All Medical Procedures

Cardiac rehabilitation — also called cardiac rehab — is a customized outpatient program of exercise and education. Cardiac rehabilitation is designed to help you recover from a heart attack, other forms of heart disease or surgery to treat heart disease.

Cardiac rehabilitation is often divided into phases that involve monitored exercise, nutritional counseling, emotional support, and support and education about lifestyle changes to reduce your risks of heart problems. The goals of cardiac rehabilitation are to establish an individualized plan to help you regain strength, to prevent your condition from worsening, to reduce your risk of future heart problems, and to improve your health and quality of life.

Cardiac rehabilitation programs increase your chances of survival. Both the American Heart Association and American College of Cardiology recommend cardiac rehabilitation programs.

Carotid angioplasty (kuh-ROT-id AN-jee-o-plas-tee) is a procedure that opens clogged arteries to prevent or treat stroke. The carotid arteries are located on each side of your neck and are the main arteries supplying blood to your brain.
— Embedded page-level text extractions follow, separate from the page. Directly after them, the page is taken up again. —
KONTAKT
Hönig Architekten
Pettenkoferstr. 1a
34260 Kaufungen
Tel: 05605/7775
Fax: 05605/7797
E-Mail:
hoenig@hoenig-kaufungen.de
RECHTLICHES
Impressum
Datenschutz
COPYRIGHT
The procedure involves temporarily inserting and inflating a tiny balloon where your carotid artery is clogged to widen the artery.

Carotid angioplasty is often combined with the placement of a small metal coil called a stent in the clogged artery. The stent helps prop the artery open and decreases the chance of it narrowing again. Carotid angioplasty and stenting may be used when traditional carotid surgery isn't feasible or is too risky.

Coronary angioplasty (AN-jee-o-plas-tee), also called percutaneous coronary intervention, is a procedure used to open clogged heart arteries. Angioplasty involves temporarily inserting and inflating a tiny balloon where your artery is clogged to help widen the artery.

Angioplasty is often combined with the permanent placement of a small wire mesh tube called a stent to help prop the artery open and decrease its chance of narrowing again. Some stents are coated with medication to help keep your artery open (drug-eluting stents), while others are not (bare-metal stents).

Angioplasty can improve symptoms of blocked arteries, such as chest pain and shortness of breath. Angioplasty can also be used during a heart attack to quickly open a blocked artery and reduce the amount of damage to your heart.

Coronary bypass surgery is a procedure that restores blood flow to your heart muscle by diverting the flow of blood around a section of a blocked artery in your heart. Coronary bypass surgery uses a healthy blood vessel taken from your leg, arm, chest or abdomen and connects it to the other arteries in your heart so that blood is bypassed around the diseased or blocked area. After a coronary bypass surgery, blood flow to your heart is improved. Coronary bypass surgery is just one option to treat heart disease.

Coronary bypass surgery improves symptoms, such as chest pain and shortness of breath due to poor blood flow to the heart. In some situations, coronary bypass surgery may improve your heart function and reduce your risk of dying of heart disease.